I’m following Michael Betancourt’s Bayesian Workflow process. All went well up to samples from prior were used to fit the model. However, when the observed data is fitted, all sorts of errors would occur. The most common problem would be divergences, which varied from 50% to 100% divergence rate, depending on how I set my priors. Observing Rhat values would give obscene results, with practically zero parameters being remotely near 1.

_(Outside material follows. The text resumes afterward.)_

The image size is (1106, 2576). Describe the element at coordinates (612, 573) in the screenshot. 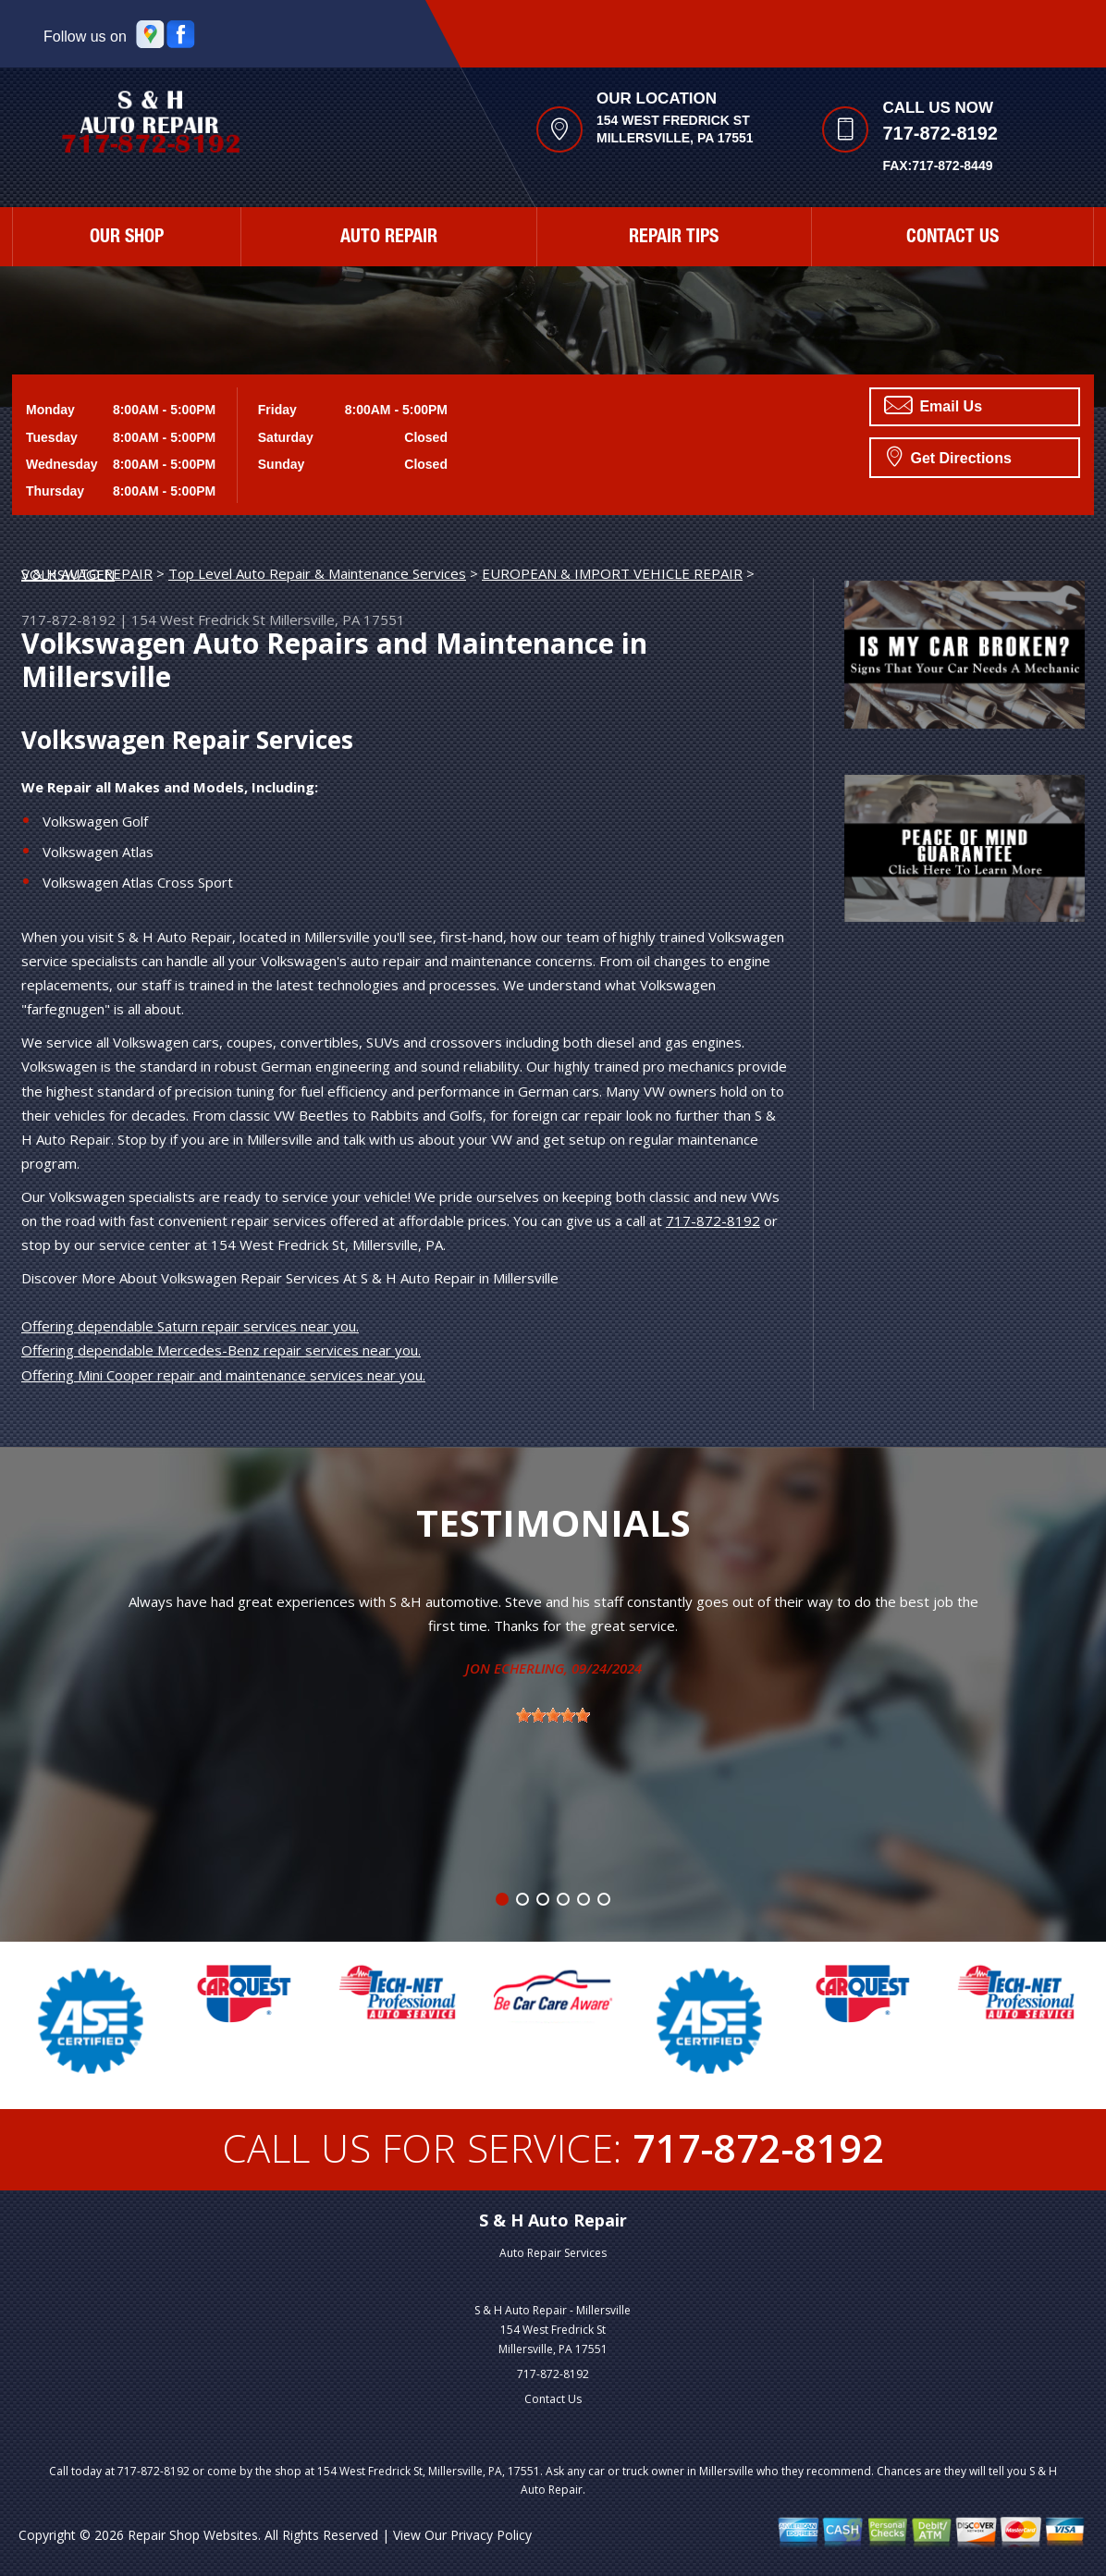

Additionally, PyStan sometimes will refuse to sample, while spewing out “Initialization Failed”, with messages along the lines of, “Rejecting initial value: Gradient evaluated at the initial value is not finite. Stan can’t start sampling from this initial value.”.

Trace plots of some parameters, show that chains do not mix at all, and from my interpretation, seem like they get “stuck” around certain values:

So my questions are,

- Would my approach of modeling \lambda with the sum of two Weibull PDF be a valid method both computationally and inferentially? I’m assuming this would be the culprit since I found no examples of using user defined functions in such a way. Additionally, since the X range is bounded to [0, 1], but Y is not, I just used a very crude method of forcing an upper limit with fmin(), which is, frankly, very very skeptical.
- What are some better ways to identify what’s causing the problem? I can see from pair plots of shape, scale parameters that clearly something’s severely wrong with sampling(see plot below), but can’t wrap my head around on figuring out a fix for it, or perhaps making a somewhat correct diagnostic at all.